CRAIG NELSON: Will Brazil 2014 see Barkley and Sterling write their names in history?

The Bolton News: Raheem Sterling Raheem Sterling

THE majority of fans and pundits have been in agreement about England’s likely line-up ahead of their opening game of the World Cup against Italy tonight.

It looks as if most of Roy Hodgson’s team is set in stone, apart from the wide midfielders, with Danny Welbeck, Adam Lallana and Raheem Sterling fighting over the two spots.

The fact there is very little conjecture could be a good or bad thing.

On the one hand, it seems there is very little genuine competition for places, but everything points to a very clear pecking order within the camp, something Rickie Lambert and Ben Foster have attested to.

The players all know who is first choice, and those there to make up the numbers all seem be happy with that, for now at least.

If the whole squad is pulling in the same direction, then that can only be positive, but those who do not make the first team in Manaus must not assume they are only there as a glorified cheerleaders.

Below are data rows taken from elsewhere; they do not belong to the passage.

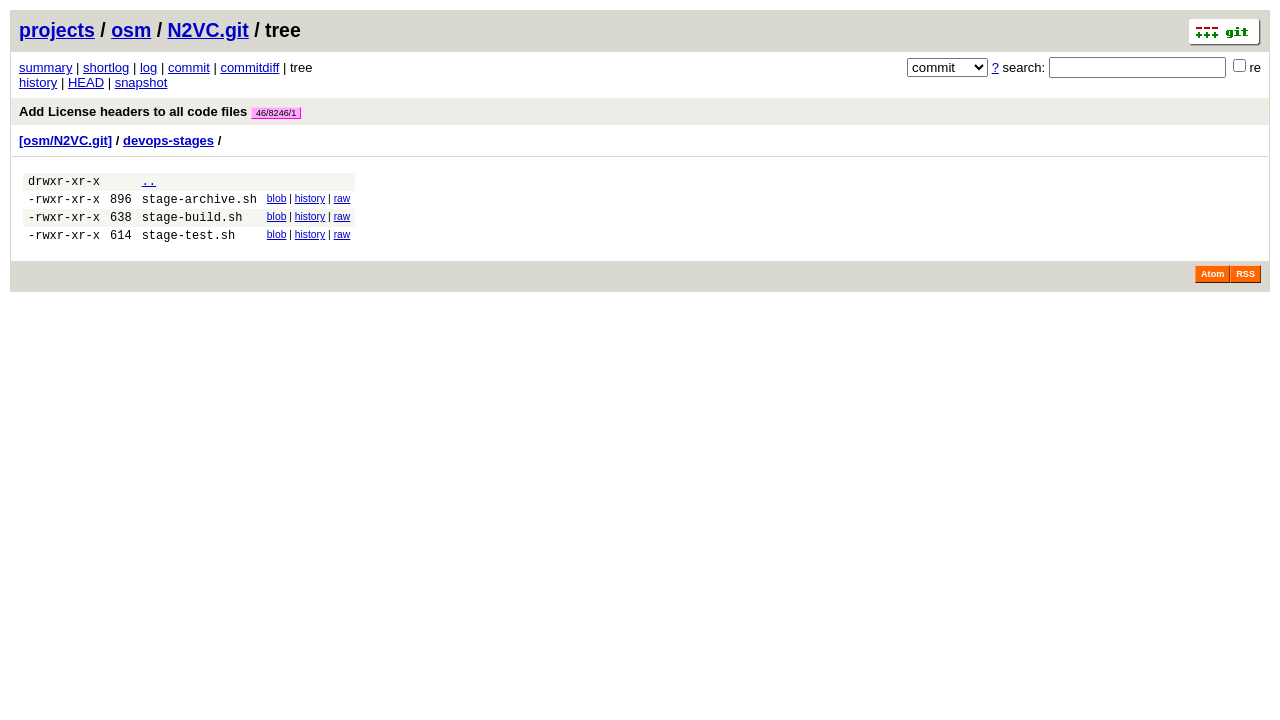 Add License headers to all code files (160, 111)
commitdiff (249, 67)
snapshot (141, 82)
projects (57, 30)
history (38, 82)
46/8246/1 (276, 113)
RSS (1245, 286)
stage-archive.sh (199, 204)
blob (277, 201)
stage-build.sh (192, 225)
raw (342, 201)
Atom (1212, 286)
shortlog (106, 67)
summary (45, 67)
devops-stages (168, 140)
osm (131, 30)
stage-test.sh (189, 246)
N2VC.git (208, 30)
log (148, 67)
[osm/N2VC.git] (65, 140)
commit (189, 67)
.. (149, 183)
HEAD (86, 82) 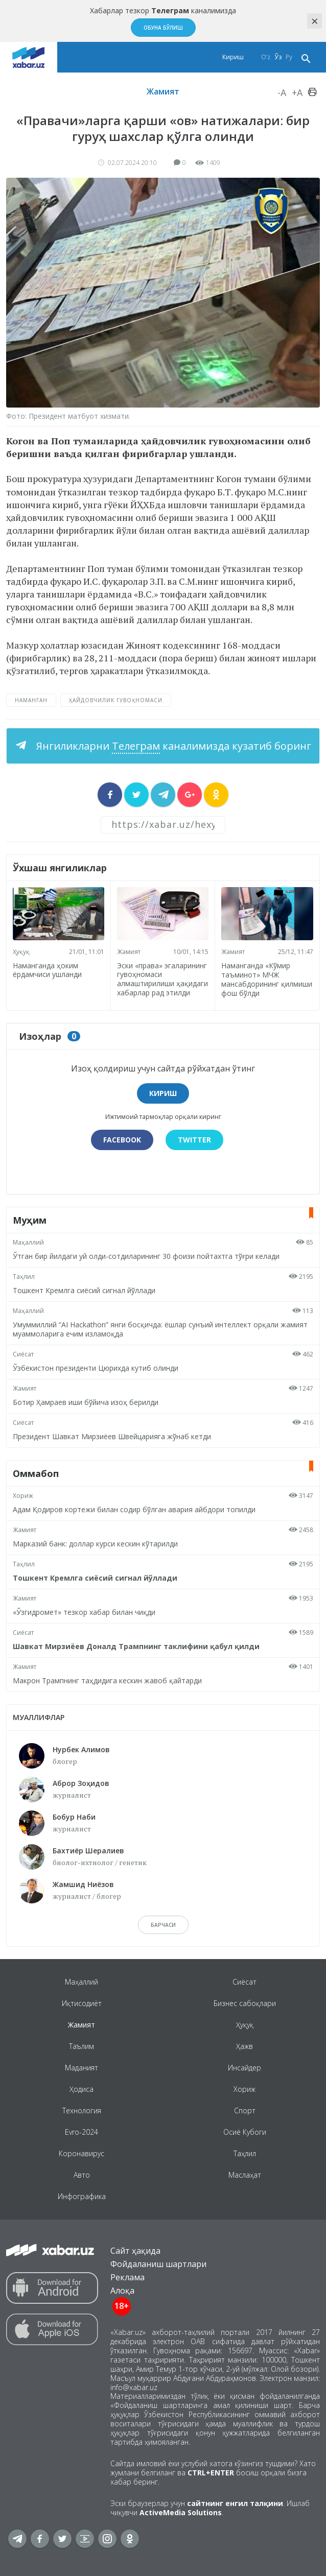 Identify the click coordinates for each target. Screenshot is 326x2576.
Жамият (163, 91)
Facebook (122, 1139)
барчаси (163, 1924)
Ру (289, 57)
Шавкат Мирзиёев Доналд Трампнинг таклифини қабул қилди (136, 1646)
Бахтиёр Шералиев (88, 1850)
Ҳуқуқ (21, 951)
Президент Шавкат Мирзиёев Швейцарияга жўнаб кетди (112, 1436)
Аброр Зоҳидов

Bobby Robson’s two World Cups as manager – Mexico 86 and Italia 90 – offer a good case in point.

The sides that took to the field in the opening games of both those tournaments were very different to those that fared so well in the knockout rounds.

Chris Waddle and Mark Hately were dropped after England lost to Portugal and then drew against Morocco in 1986, while Ray Wilkins never played again after being sent off in the second match and captain Bryan Robson went home after dislocating his shoulder.

In came Peter Beardsley, Steve Hodge, Trevor Steven and Peter Reid and the rest is history.

It took those four changes to kick-start Gary Lineker’s scoring run and he went on to win the Golden Boot, while it took a combination of Maradona’s sublime skill and the ‘Hand of God’ to finally knock them out in the quarter-finals.

Fast forward four years and Bobby Robson’s side again failed to fire in the opening match and, as the story goes, only hit upon a winning formula, which would eventually see them reach the semi-finals, when the players grouped together to ask for a change of formation.

‘Captain Marvel’ Bryan Robson again went home after two matches due to injury, while Paul Parker and Mark Wright were drafted into a new five-man defence and David Platt was slowly integrated into the centre of midfield to partner Paul Gascoigne.

The point is that World Cup fortunes do not necessarily hinge on the tried and tested players.

Often, it is those unknown quantities who rise to the occasion that can really make a World Cup team.

So while the footballing world already knows all about Wayne Rooney and Steven Gerrard, maybe it will be the likes of Sterling and Ross Barkley who live long in the memory.